I am trying to run a structure (already calculated using QE) using exciting to calculate Spin-Orbit coupling. However, when i try to modify the GaAs input file that is provided, and run the commands, I am receiving the error message that is copied below. Any help would be appreciated.
Program received signal SIGSEGV: Segmentation fault - invalid memory reference.
Backtrace for this error:
#0 0x153ce21ecd21 in ???
#1 0x153ce21ebef5 in ???
#2 0x153ce1e4620f in ???
#3 0x562bd94a97ce in ???
#4 0x562bd90e6d39 in ???
#5 0x562bd93a2287 in ???
#6 0x562bd904d96b in ???
#7 0x562bd8edb3a4 in ???
#8 0x562bd8ec7083 in ???
#9 0x153ce1e270b2 in ???
#10 0x562bd8ec70bd in ???
#11 0xffffffffffffffff in ???
Segmentation fault (core dumped)
Elapsed time = 0m0s
Hi Hemanth, it’s impossible to tell from this backtrace.
Please:
a) Rebuild the code with make debugmpiandsmp
or make debug
and run again. This will fill in the symbol in the back trace.

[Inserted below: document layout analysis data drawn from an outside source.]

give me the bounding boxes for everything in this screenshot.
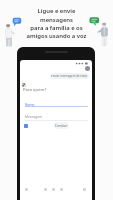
staticText: Nome [25,102,35,106]
staticText: enviar mensagem de texto [51,74,88,78]
button[interactable]: Attach [24,124,28,128]
staticText: Para quem? [23,87,47,93]
staticText: Ligue e envie mensagens para a família e… [0,7,113,39]
button[interactable]: Concluir [54,122,69,129]
button[interactable]: Tab 5 [80,185,89,194]
button[interactable]: Tab 2 [41,185,50,194]
button[interactable]: Tab 4 [57,185,66,194]
button[interactable]: Tab 3 [49,185,58,194]
button[interactable]: Tab 1 [22,185,31,194]
button[interactable]: enviar mensagem de texto [50,73,89,79]
button[interactable]: Account [85,66,90,71]
staticText: Mensagem [25,114,43,118]
staticText: Concluir [55,124,68,128]
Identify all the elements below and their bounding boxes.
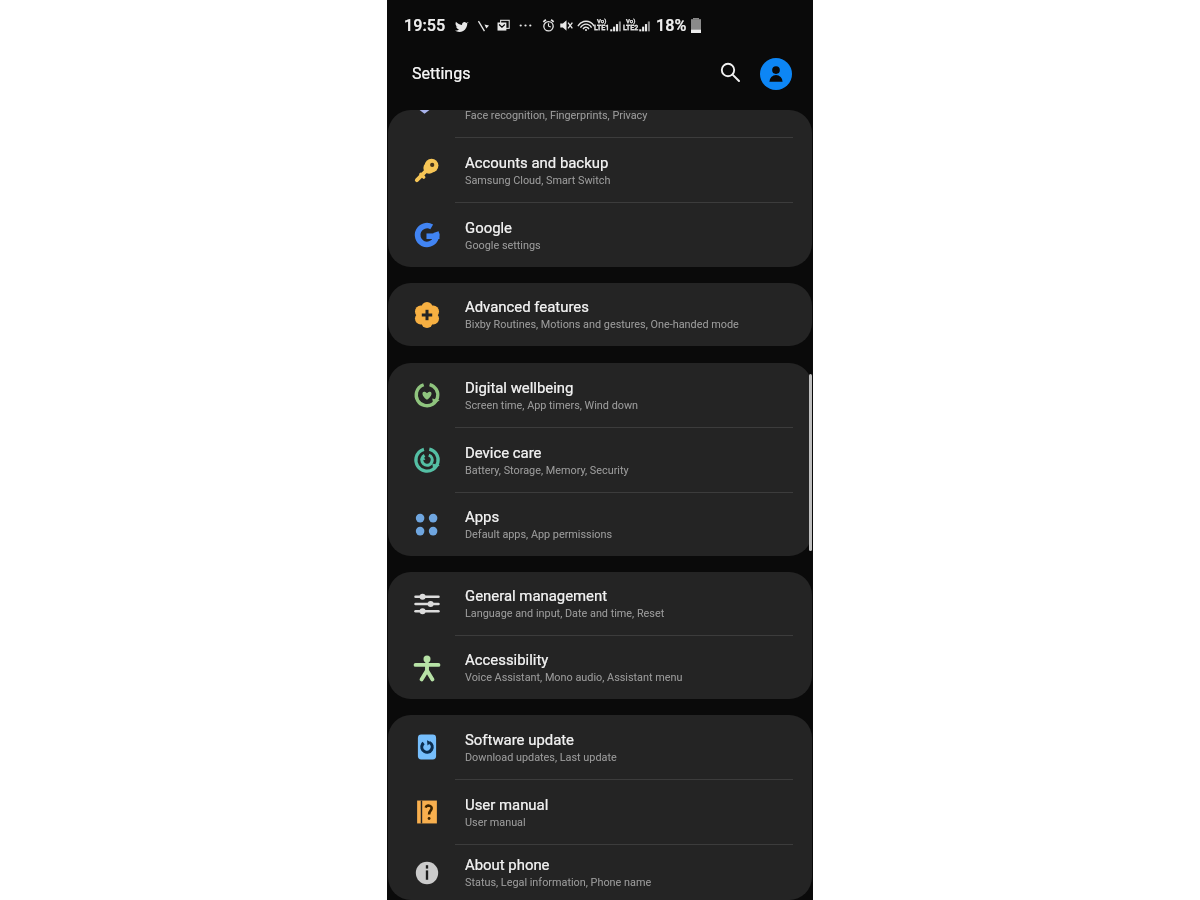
staticText: Status, Legal information, Phone name bbox=[465, 876, 652, 889]
staticText: Accessibility bbox=[465, 651, 549, 668]
button[interactable]: User manual bbox=[388, 780, 812, 844]
staticText: Google bbox=[465, 219, 513, 236]
staticText: Accounts and backup bbox=[465, 154, 609, 171]
staticText: About phone bbox=[465, 856, 550, 873]
staticText: Vo) bbox=[626, 17, 636, 24]
staticText: User manual bbox=[465, 796, 549, 813]
staticText: Settings bbox=[412, 64, 471, 83]
staticText: Google settings bbox=[465, 239, 541, 252]
button[interactable]: Device care bbox=[388, 428, 812, 492]
staticText: 19:55 bbox=[404, 16, 446, 35]
staticText: Language and input, Date and time, Reset bbox=[465, 607, 665, 620]
button[interactable]: Accounts and backup bbox=[388, 138, 812, 202]
staticText: Software update bbox=[465, 731, 575, 748]
button[interactable]: Software update bbox=[388, 715, 812, 779]
staticText: 18% bbox=[656, 16, 687, 35]
staticText: Apps bbox=[465, 508, 500, 525]
staticText: General management bbox=[465, 587, 608, 604]
button[interactable]: Google bbox=[388, 203, 812, 267]
button[interactable]: Digital wellbeing bbox=[388, 363, 812, 427]
button[interactable]: Search bbox=[709, 51, 751, 93]
staticText: Voice Assistant, Mono audio, Assistant m… bbox=[465, 671, 683, 684]
button[interactable]: Apps bbox=[388, 493, 812, 556]
staticText: Samsung Cloud, Smart Switch bbox=[465, 174, 611, 187]
staticText: Bixby Routines, Motions and gestures, On… bbox=[465, 318, 739, 331]
staticText: Default apps, App permissions bbox=[465, 528, 613, 541]
button[interactable]: General management bbox=[388, 572, 812, 635]
staticText: Face recognition, Fingerprints, Privacy bbox=[465, 110, 648, 122]
button[interactable]: About phone bbox=[388, 845, 812, 900]
staticText: Vo) bbox=[597, 17, 607, 24]
button[interactable]: Advanced features bbox=[388, 283, 812, 346]
staticText: Screen time, App timers, Wind down bbox=[465, 399, 639, 412]
button[interactable]: Accessibility bbox=[388, 636, 812, 699]
button[interactable]: Account bbox=[760, 58, 792, 90]
staticText: Download updates, Last update bbox=[465, 751, 617, 764]
staticText: User manual bbox=[465, 816, 526, 829]
staticText: LTE1 bbox=[594, 24, 610, 32]
staticText: LTE2 bbox=[623, 24, 639, 32]
staticText: Digital wellbeing bbox=[465, 379, 574, 396]
staticText: Advanced features bbox=[465, 298, 589, 315]
button[interactable]: Face recognition, Fingerprints, Privacy bbox=[388, 110, 812, 137]
staticText: Device care bbox=[465, 444, 542, 461]
staticText: Battery, Storage, Memory, Security bbox=[465, 464, 629, 477]
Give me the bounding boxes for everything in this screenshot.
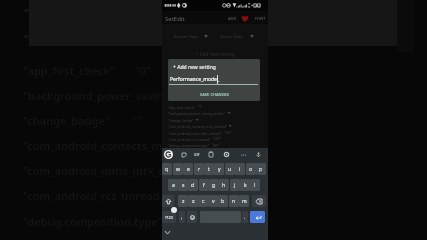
button[interactable]: Google search: [164, 150, 173, 159]
staticText: "com_android_mms_mtk_unread": [168, 131, 222, 136]
button[interactable]: Settings: [222, 150, 231, 159]
button[interactable]: f: [199, 179, 209, 191]
staticText: FONT: [255, 16, 266, 21]
button[interactable]: s: [178, 179, 188, 191]
button[interactable]: SAVE CHANGES: [168, 90, 260, 98]
button[interactable]: Backspace: [252, 195, 266, 207]
staticText: t: [208, 166, 210, 173]
staticText: s: [182, 182, 185, 189]
staticText: b: [221, 198, 225, 205]
staticText: ?123: [165, 215, 173, 220]
button[interactable]: Voice: [254, 150, 263, 159]
button[interactable]: "debug.composition.type": [168, 142, 274, 148]
button[interactable]: SetEdit: [165, 15, 185, 23]
button[interactable]: FONT: [255, 16, 266, 21]
staticText: u: [228, 166, 232, 173]
button[interactable]: r: [194, 163, 204, 175]
button[interactable]: i: [235, 163, 245, 175]
staticText: r: [198, 166, 201, 173]
button[interactable]: Emoji: [187, 211, 197, 223]
button[interactable]: "app_first_check": [168, 104, 274, 110]
staticText: Performance_mode_: [170, 76, 220, 83]
button[interactable]: ADD: [228, 16, 237, 21]
button[interactable]: Stickers: [179, 150, 188, 159]
button[interactable]: Hide keyboard: [163, 228, 171, 236]
button[interactable]: "change_badge": [168, 117, 274, 123]
button[interactable]: GIF: [192, 150, 201, 159]
staticText: n: [232, 198, 236, 205]
staticText: e: [187, 166, 190, 173]
staticText: SAVE CHANGES: [200, 92, 229, 97]
button[interactable]: l: [250, 179, 260, 191]
button[interactable]: Clipboard: [206, 150, 215, 159]
staticText: Secure Data: [220, 34, 243, 39]
staticText: "change_badge": [168, 118, 194, 123]
button[interactable]: "com_android_rcs_unread": [168, 136, 274, 142]
staticText: k: [244, 182, 247, 189]
button[interactable]: z: [178, 195, 188, 207]
staticText: q: [165, 166, 169, 173]
staticText: ▼: [229, 124, 232, 128]
button[interactable]: "com_android_contacts_mtk_unread": [168, 123, 274, 129]
staticText: l: [254, 182, 256, 189]
staticText: o: [249, 166, 253, 173]
button[interactable]: b: [218, 195, 228, 207]
staticText: m: [242, 198, 247, 205]
button[interactable]: p: [256, 163, 266, 175]
staticText: g: [212, 182, 216, 189]
staticText: "com_android_mms_mtk_u: [23, 163, 166, 178]
button[interactable]: v: [208, 195, 218, 207]
button[interactable]: Symbols: [162, 211, 176, 223]
button[interactable]: Favorites: [241, 14, 249, 22]
button[interactable]: g: [209, 179, 219, 191]
button[interactable]: c: [198, 195, 208, 207]
staticText: ▼: [196, 118, 199, 122]
button[interactable]: a: [168, 179, 178, 191]
staticText: SetEdit: [165, 15, 185, 23]
staticText: a: [172, 182, 175, 189]
staticText: + Add new setting: [196, 51, 235, 57]
staticText: f: [203, 182, 205, 189]
staticText: System Data: [174, 34, 198, 39]
button[interactable]: Shift: [162, 195, 174, 207]
staticText: c: [202, 198, 205, 205]
staticText: ,: [181, 214, 183, 221]
button[interactable]: Secure Data: [220, 32, 254, 41]
button[interactable]: t: [204, 163, 214, 175]
button[interactable]: "background_power_saving_enable": [168, 110, 274, 116]
button[interactable]: w: [173, 163, 183, 175]
staticText: .: [244, 214, 246, 221]
button[interactable]: .: [242, 211, 248, 223]
button[interactable]: "com_android_mms_mtk_unread": [168, 130, 274, 136]
staticText: GIF: [194, 152, 200, 157]
button[interactable]: Enter: [250, 211, 265, 223]
staticText: p: [259, 166, 263, 173]
button[interactable]: x: [188, 195, 198, 207]
button[interactable]: System Data: [174, 32, 208, 41]
button[interactable]: k: [240, 179, 250, 191]
button[interactable]: e: [183, 163, 193, 175]
staticText: "background_power_saving_enable": [168, 111, 226, 116]
staticText: "com_android_rcs_unread: [23, 188, 160, 203]
staticText: ▼: [228, 111, 231, 115]
button[interactable]: u: [225, 163, 235, 175]
staticText: "0": [198, 105, 203, 109]
staticText: x: [192, 198, 195, 205]
button[interactable]: h: [219, 179, 229, 191]
staticText: i: [239, 166, 241, 173]
button[interactable]: d: [188, 179, 198, 191]
button[interactable]: ,: [179, 211, 185, 223]
button[interactable]: q: [162, 163, 172, 175]
button[interactable]: More: [239, 150, 248, 159]
button[interactable]: y: [214, 163, 224, 175]
staticText: "207": [224, 131, 233, 135]
staticText: w: [176, 166, 180, 173]
staticText: "app_first_check" "0": [23, 63, 152, 78]
staticText: "change_badge" "": [23, 113, 143, 128]
button[interactable]: + Add new setting: [162, 50, 268, 58]
button[interactable]: j: [230, 179, 240, 191]
button[interactable]: n: [229, 195, 239, 207]
button[interactable]: m: [239, 195, 249, 207]
button[interactable]: o: [246, 163, 256, 175]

b) Provide input.xml and species files used.
Cheers,
Alex
Hello Alex,
Thanks for the reply. I was able to rectify the issue with the input file, and was able to get the code to start up. However, I observed a few anomalous behaviors while trying the code out:
- My system has 14 atoms and belongs to a very high symmetry point group. I had estimated that it should not take much time to run an SCF calculation on the system, but it has been running since yesterday evening, and is still stuck at the line
++++++++++++++++++++++++++++++++++++++++++++++++++++++++++++++++++++++++++++++++
- SCF iteration number : 1 +
++++++++++++++++++++++++++++++++++++++++++++++++++++++++++++++++++++++++++++++++
and has not proceeded beyond this state. This is on a serial calculation.
- When I tried running the same calculation on multiple cores using the pure mpi build, the process stopped by flagging the message “mpiexec has detected the process has been stopped on node04”. I do not have a stack trace for this error, and when I tried to build a debugmpi case, it flagged a message saying such a target is unavailable. I am currently running the same calculation using the executable generated in debugmpiandsmp, and would update you with the stacktrace. Any advice in the mean time would be much appreciated.
Thanks and Warm Regards
Hemanth
Alex,
-
I am also attaching the input file that I have used for the test. I could not create a stack trace since the calculation has been running since yesterday, and has not moved forward from the SCF Iteration 1 step. The TOTENERGY file, which should get updated after each SCF cycle is empty. So this should mean that no SCF cycles have been completed in a span of 12 hours.
I have attached the input files as a github gist, since I cannot attach files here.
-
The MPI calculation failed with the error “mpiexec noticed that process rank 1 with PID 0 on node ssm exited on signal 9 (Killed).”
Thanks,
Hemanth
link to the input file
Hi Hemanth,
Uploading
Are you sure you can’t upload? I see an option to so do (the upward arrow). Else, put as text and convert to a snippet using </> button. Links die, so they’re no good for people in the future. If you can upload the corrected input file, I can check it out.
Debug builds
Indeed, you can’t make debugmpi
, there’s no option for it in the makefile. make debugmpiandsmp
will include MPI and openMP parallelism (MPIANDSMP should be the preferred build type).
INFO.OUT
Is SCF iteration from INFO.OUT? It does indeed sound like something’s hanging.
Second point, Pasquale noticed that your 3rd lattice vector is:
<basevect> -5.677366878677726E+001 -0.000000000000000E+000 -0.000000000000000E+000 </basevect>
but your k-grid is:
ngridk="30 30 1"
Looks like the direction perpendicular to the slab is x, not z, so should use ngridk="1 30 30"
Apologies for not linking the input file previously. I was not granted the privileges to upload files yesterday when I made the post. I have uploaded the input file with this post.
input.xml (2.3 KB)
Yes, and when I tried running the calculation for just Gamma point, It took nearly 4 hours (3 hours and 52 minutes) to complete one SCF iteration. This is what convinced me that I had messed up something while building the code.
Any pointers in this matter would be much appreciated.
Thanks and Warm Regards,
Hemanth